Desde el inicio de la invasión rusa de Ucrania, con el acceso a ciertos fondos congelado y varios bancos rusos excluidos del sistema de pagos SWIFT, este modelo se tambalea. “Estamos en una situación de mierda, tenemos muchos problemas”, se queja una rusa que reside desde hace más de una década en Chipre y prefiere no dar su nombre.
Parte de esos flujos de dinero que sí terminan en Chipre, sea en forma de bonos, acciones de empresas, depósitos bancarios o propiedades inmobiliarias. Buscan la seguridad de un Estado que ofrezca “mayor protección de los derechos de propiedad”, según explica un estudio de tres investigadores de la Universidad de Nicosia, ya que temen perder sus posesiones, como les ha ocurrido a algunos oligarcas caídos en desgracia en la Rusia de Vladímir Putin. Así, la comunidad rusa ha crecido en Chipre y se estiman que suman entre 20.000 y 40.000 residentes en toda la isla. Según datos de la consultora chipriota Sapienta, el 10% del mercado inmobiliario de la isla depende de Rusia, así como el 20% de la hostelería y la restauración y el 35% de servicios profesionales, como abogacía y asesorías.

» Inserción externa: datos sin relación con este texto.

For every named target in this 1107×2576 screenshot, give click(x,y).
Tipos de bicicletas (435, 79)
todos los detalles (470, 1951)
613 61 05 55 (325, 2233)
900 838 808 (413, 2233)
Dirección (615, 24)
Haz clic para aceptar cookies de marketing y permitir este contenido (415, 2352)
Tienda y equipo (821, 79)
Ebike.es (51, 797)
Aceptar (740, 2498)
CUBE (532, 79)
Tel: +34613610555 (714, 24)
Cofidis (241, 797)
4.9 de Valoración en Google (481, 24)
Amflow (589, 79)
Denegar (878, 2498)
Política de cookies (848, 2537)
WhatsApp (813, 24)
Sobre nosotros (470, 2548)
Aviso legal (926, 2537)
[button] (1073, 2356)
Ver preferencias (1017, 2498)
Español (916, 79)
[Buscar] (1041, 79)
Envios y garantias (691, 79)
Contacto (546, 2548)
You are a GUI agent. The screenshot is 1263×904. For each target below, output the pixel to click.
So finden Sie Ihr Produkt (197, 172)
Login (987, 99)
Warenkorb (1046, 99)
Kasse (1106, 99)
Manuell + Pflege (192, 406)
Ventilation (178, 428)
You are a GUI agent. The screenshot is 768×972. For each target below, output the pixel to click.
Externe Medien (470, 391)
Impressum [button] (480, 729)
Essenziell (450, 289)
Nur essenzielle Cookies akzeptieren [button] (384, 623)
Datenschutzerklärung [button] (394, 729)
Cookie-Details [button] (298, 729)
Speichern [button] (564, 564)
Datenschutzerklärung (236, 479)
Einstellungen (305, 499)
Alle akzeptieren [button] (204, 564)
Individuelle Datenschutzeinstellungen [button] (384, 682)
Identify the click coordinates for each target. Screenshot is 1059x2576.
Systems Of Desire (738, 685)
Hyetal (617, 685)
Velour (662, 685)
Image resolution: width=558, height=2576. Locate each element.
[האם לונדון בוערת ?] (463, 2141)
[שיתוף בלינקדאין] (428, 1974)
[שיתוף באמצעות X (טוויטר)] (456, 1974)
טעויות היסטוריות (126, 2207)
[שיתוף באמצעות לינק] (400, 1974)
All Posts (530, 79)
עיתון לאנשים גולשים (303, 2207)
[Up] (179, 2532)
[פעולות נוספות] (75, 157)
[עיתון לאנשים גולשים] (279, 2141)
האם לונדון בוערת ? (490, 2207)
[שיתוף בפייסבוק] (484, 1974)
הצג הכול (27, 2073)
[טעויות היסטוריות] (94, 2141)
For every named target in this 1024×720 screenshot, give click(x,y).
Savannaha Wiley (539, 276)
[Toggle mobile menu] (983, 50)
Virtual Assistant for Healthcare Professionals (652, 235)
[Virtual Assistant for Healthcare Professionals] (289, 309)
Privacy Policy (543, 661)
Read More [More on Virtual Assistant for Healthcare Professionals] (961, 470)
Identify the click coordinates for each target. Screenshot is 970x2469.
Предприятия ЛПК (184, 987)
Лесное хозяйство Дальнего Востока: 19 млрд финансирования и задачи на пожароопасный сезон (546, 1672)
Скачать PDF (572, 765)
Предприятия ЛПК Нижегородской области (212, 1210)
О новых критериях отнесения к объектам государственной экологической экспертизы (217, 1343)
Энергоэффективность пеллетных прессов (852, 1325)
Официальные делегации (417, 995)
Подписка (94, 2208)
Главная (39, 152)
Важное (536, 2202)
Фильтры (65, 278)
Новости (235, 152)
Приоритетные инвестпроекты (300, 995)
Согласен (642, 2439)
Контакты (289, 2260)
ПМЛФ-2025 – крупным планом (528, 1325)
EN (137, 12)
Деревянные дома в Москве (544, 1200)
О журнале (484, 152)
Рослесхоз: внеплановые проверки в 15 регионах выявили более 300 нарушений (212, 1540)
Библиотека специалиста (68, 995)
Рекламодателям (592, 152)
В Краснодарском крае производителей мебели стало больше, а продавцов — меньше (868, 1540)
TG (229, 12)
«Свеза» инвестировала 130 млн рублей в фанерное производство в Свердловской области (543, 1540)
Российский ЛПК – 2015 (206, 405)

Esto es especialmente palpable en la ciudad costera de Limassol, donde tiene su sede el RCB y a la que muchos denominan “Limassolgrado”. Allí ha proliferado una economía del lujo, fiestas extravagantes, coches de alta gama. “La mayoría de los rascacielos son de inversión rusa. Funcionan como promotores o invierten en propiedades de lujo”, relata un arquitecto que en el pasado trabajó con rusos en Chipre. “Aquí se mueven con mucha prepotencia; hay que tener en cuenta que son gente adinerada, pero no precisamente doctores o artistas”, añade.